§ WORK INSTRUCTIONS
Retype the complete listing without any change.

EXTRACTED DATA below:

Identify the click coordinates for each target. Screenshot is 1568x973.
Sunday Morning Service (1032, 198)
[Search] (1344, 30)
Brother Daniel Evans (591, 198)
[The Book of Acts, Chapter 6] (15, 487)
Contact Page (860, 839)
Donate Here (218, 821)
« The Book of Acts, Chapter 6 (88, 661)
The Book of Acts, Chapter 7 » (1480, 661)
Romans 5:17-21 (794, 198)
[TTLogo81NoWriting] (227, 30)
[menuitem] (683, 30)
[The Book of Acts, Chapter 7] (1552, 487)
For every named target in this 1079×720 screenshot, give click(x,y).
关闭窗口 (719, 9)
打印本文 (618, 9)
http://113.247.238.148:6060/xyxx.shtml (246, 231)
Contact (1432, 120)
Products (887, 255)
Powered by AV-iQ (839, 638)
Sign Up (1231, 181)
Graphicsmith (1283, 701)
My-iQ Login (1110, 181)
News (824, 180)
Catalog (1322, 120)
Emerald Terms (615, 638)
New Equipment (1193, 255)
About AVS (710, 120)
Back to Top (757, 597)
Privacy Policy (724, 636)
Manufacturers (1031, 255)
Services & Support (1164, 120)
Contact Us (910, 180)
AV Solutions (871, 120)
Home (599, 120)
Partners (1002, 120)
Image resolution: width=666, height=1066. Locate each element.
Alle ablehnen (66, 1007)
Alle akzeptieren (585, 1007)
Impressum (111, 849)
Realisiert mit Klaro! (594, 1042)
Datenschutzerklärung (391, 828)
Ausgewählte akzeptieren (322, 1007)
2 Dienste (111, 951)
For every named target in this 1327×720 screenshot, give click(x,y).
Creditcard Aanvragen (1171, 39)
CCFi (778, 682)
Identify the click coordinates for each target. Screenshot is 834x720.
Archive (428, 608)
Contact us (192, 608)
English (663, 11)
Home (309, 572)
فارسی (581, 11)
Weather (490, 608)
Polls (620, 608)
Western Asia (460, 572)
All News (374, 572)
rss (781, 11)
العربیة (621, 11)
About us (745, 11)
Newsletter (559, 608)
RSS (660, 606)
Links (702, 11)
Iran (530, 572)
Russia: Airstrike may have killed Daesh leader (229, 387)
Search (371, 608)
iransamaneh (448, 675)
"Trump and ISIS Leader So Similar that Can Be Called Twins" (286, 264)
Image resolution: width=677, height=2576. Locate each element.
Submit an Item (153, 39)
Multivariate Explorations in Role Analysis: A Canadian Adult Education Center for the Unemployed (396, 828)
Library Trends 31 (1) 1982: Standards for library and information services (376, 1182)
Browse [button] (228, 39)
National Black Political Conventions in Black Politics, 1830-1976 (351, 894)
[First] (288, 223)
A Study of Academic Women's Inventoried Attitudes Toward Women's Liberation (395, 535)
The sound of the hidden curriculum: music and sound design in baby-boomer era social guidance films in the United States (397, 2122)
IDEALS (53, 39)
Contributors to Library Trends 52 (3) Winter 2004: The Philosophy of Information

End of EXTRACTED DATA.

§ EXERCISE ANSWER
Identify the click coordinates for each target. Screenshot is 1568x973.
Sunday Morning Service (1032, 198)
[Search] (1344, 30)
Brother Daniel Evans (591, 198)
[The Book of Acts, Chapter 6] (15, 487)
Contact Page (860, 839)
Donate Here (218, 821)
« The Book of Acts, Chapter 6 (88, 661)
The Book of Acts, Chapter 7 » (1480, 661)
Romans 5:17-21 (794, 198)
[TTLogo81NoWriting] (227, 30)
[menuitem] (683, 30)
[The Book of Acts, Chapter 7] (1552, 487)
For every named target in this 1079×720 screenshot, give click(x,y).
关闭窗口 (719, 9)
打印本文 (618, 9)
http://113.247.238.148:6060/xyxx.shtml (246, 231)
Contact (1432, 120)
Products (887, 255)
Powered by AV-iQ (839, 638)
Sign Up (1231, 181)
Graphicsmith (1283, 701)
My-iQ Login (1110, 181)
News (824, 180)
Catalog (1322, 120)
Emerald Terms (615, 638)
New Equipment (1193, 255)
About AVS (710, 120)
Back to Top (757, 597)
Privacy Policy (724, 636)
Manufacturers (1031, 255)
Services & Support (1164, 120)
Contact Us (910, 180)
AV Solutions (871, 120)
Home (599, 120)
Partners (1002, 120)
Image resolution: width=666, height=1066. Locate each element.
Alle ablehnen (66, 1007)
Alle akzeptieren (585, 1007)
Impressum (111, 849)
Realisiert mit Klaro! (594, 1042)
Datenschutzerklärung (391, 828)
Ausgewählte akzeptieren (322, 1007)
2 Dienste (111, 951)
For every named target in this 1327×720 screenshot, give click(x,y).
Creditcard Aanvragen (1171, 39)
CCFi (778, 682)
Identify the click coordinates for each target. Screenshot is 834x720.
Archive (428, 608)
Contact us (192, 608)
English (663, 11)
Home (309, 572)
فارسی (581, 11)
Weather (490, 608)
Polls (620, 608)
Western Asia (460, 572)
All News (374, 572)
rss (781, 11)
العربیة (621, 11)
About us (745, 11)
Newsletter (559, 608)
RSS (660, 606)
Links (702, 11)
Iran (530, 572)
Russia: Airstrike may have killed Daesh leader (229, 387)
Search (371, 608)
iransamaneh (448, 675)
"Trump and ISIS Leader So Similar that Can Be Called Twins" (286, 264)
Image resolution: width=677, height=2576. Locate each element.
Submit an Item (153, 39)
Multivariate Explorations in Role Analysis: A Canadian Adult Education Center for the Unemployed (396, 828)
Library Trends 31 (1) 1982: Standards for library and information services (376, 1182)
Browse [button] (228, 39)
National Black Political Conventions in Black Politics, 1830-1976 (351, 894)
[First] (288, 223)
A Study of Academic Women's Inventoried Attitudes Toward Women's Liberation (395, 535)
The sound of the hidden curriculum: music and sound design in baby-boomer era social guidance films in the United States (397, 2122)
IDEALS (53, 39)
Contributors to Library Trends 52 (3) Winter 2004: The Philosophy of Information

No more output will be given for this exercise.